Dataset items
########################################
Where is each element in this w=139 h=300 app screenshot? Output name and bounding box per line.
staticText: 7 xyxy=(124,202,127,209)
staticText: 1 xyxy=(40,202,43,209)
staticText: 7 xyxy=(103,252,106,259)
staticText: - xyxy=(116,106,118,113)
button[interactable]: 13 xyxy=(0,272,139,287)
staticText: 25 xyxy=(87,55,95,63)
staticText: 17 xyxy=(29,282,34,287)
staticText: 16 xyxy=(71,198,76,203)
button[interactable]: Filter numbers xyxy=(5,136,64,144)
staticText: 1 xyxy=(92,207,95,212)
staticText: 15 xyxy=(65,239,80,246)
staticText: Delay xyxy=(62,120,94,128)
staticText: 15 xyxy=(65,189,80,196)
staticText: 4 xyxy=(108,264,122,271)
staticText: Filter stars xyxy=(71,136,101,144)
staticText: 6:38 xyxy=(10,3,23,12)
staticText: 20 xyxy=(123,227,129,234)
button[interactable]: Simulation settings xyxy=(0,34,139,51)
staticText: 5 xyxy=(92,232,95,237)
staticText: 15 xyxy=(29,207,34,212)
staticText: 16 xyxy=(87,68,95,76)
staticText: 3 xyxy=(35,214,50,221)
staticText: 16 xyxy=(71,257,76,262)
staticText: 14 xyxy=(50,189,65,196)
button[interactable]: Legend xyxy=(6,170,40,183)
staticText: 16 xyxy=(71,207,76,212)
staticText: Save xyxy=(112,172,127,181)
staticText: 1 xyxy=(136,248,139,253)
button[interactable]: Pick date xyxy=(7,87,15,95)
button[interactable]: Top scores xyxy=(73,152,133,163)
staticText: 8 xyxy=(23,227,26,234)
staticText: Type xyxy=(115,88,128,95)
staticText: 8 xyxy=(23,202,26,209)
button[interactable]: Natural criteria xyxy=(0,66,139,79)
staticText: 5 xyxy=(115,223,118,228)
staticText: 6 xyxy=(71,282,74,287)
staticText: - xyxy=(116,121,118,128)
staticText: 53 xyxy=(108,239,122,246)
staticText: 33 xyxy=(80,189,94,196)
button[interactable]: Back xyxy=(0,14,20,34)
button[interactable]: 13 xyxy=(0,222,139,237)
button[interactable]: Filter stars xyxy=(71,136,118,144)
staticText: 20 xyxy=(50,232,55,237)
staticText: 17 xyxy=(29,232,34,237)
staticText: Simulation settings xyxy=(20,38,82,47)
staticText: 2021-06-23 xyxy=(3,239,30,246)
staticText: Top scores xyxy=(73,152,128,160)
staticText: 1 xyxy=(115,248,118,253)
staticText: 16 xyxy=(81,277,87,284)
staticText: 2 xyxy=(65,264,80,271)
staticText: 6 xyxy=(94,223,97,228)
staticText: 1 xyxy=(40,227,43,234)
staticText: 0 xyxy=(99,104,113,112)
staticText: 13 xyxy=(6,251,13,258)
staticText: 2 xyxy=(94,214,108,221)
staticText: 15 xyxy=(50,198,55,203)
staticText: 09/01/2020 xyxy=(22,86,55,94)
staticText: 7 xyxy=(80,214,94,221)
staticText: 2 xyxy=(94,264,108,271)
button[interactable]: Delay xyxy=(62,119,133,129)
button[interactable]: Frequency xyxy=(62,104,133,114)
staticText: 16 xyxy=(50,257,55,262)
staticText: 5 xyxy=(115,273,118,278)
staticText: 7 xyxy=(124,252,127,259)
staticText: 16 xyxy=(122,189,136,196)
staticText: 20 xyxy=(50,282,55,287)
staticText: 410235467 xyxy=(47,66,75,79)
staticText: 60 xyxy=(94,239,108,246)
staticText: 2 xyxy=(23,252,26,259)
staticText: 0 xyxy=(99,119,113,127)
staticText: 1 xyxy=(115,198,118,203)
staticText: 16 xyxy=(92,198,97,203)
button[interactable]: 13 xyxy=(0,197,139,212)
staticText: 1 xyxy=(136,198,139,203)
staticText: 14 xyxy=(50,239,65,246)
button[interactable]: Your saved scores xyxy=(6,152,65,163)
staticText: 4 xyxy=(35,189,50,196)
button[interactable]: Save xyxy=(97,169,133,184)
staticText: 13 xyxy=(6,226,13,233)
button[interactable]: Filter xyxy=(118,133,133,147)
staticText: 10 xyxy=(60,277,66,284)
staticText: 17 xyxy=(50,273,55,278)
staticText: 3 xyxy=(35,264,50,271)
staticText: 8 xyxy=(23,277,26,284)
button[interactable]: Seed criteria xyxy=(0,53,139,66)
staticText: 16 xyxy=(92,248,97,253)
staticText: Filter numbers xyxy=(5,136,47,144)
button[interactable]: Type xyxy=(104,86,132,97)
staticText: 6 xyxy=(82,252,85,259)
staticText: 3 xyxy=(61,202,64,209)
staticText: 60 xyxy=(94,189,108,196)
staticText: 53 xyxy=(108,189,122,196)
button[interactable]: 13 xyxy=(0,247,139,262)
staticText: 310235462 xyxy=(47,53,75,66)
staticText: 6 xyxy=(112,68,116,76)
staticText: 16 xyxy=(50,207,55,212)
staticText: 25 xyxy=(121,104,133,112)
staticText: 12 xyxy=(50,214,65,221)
########################################
Count the lines in the records above that contain the word "settings", and reply with only that number.

2